*Exercise directions*.
Type out all the records again exactly.

*Given entries*.
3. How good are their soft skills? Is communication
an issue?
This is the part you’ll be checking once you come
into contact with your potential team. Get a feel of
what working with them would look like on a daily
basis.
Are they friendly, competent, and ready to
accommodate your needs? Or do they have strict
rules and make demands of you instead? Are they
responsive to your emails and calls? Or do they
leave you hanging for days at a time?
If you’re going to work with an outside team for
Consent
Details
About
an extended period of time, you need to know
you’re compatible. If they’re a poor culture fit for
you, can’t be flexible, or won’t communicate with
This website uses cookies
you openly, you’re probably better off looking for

*Exercise answer*.
3. How good are their soft skills? Is communication
an issue?
This is the part you’ll be checking once you come
into contact with your potential team. Get a feel of
what working with them would look like on a daily
basis.
Are they friendly, competent, and ready to
accommodate your needs? Or do they have strict
rules and make demands of you instead? Are they
responsive to your emails and calls? Or do they
leave you hanging for days at a time?
If you’re going to work with an outside team for
Consent
Details
About
an extended period of time, you need to know
you’re compatible. If they’re a poor culture fit for
you, can’t be flexible, or won’t communicate with
This website uses cookies
you openly, you’re probably better off looking for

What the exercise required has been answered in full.